JANGAN membayangkan Kalimantan seperti Jawa. Dalam banyak hal, kami yang tinggal dan hidup di Kalimantan sampai saat ini masih sangat “berkekurangan”. Terutama bidang pembangunan infrastruktur penunjang hidup layak sebagai manusia.
Tapi yang namanya offroad pun di sini juga tidak seperti layaknya jalan kategori itu. Jauh lebih parah dan berantakan. Karena kalau musim kemarau datang, lautan debu tebal mengepul di udara begitu jalan itu kita lalui dengan motor. Sementara di musim hujan, jalanan itu dipenuhi kubangan “bubur” lumpur pekat yang siap “menelan” para pengemudi motor.

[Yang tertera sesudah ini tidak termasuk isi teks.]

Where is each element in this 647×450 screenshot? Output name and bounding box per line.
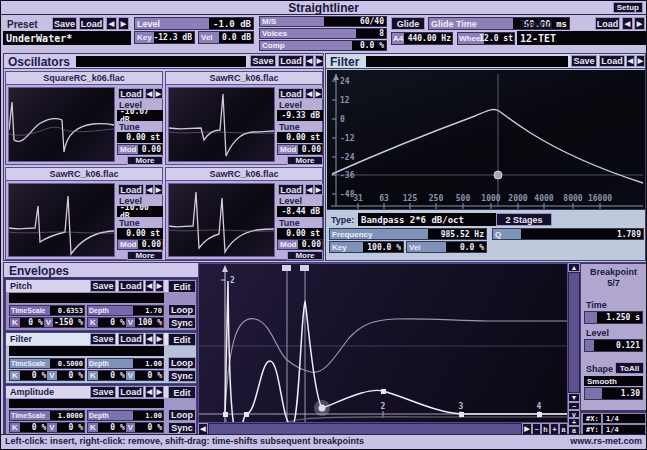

Khusus di wilayah pedalaman Botong, Kabupaten Ketapang, Kalbar -dari mana saya berasal- akses “jalan perusahaan” menuju permukiman penduduk kondisinya lebih “seru”. Di musim hujan, ruas-ruas jalan itu bisa dalam sekejap berubah menjadi “sungai” dadakan.
Para imam Jesuit dari Jawa yang kini bertugas pastoral di Paroki Botong sudah merasakan betapa “serunya” berkendara menuju Botong.
Kalau hanya 1-2 pekan ke Botong, tentu pengalaman dolan ke Botong boleh jadi menarik. Mengumbar energi advonturir. Tapi bagi masyarakat lokal di Botong dan sekitarnya, pengalaman ini sudah menjadi “drama kehidupan” sehari-hari. Karena memang tidak ada pilihan lain. Kecuali mau melewati jalur darat itu.
Atau, kalau mau juga bisa menyusuri aliran sungai menuju Botong. Tapi itu pun kalau permukaan air sungai meninggi karena terjadi banjir sehingga perahu motor bisa melintas.
Menuju masa depan yang lebih baik
Sebagai perempuan muda berdarah Tionghoa dari Botong, saya merasa bahagia sekali. Atas dua hal. Karena berhasil diterima sebagai mahasiswa Universitas Terbuka (UT). Untuk boleh mengikuti kuliah tatap muka di Tumbangtiti. Setiap dua pekan sekali.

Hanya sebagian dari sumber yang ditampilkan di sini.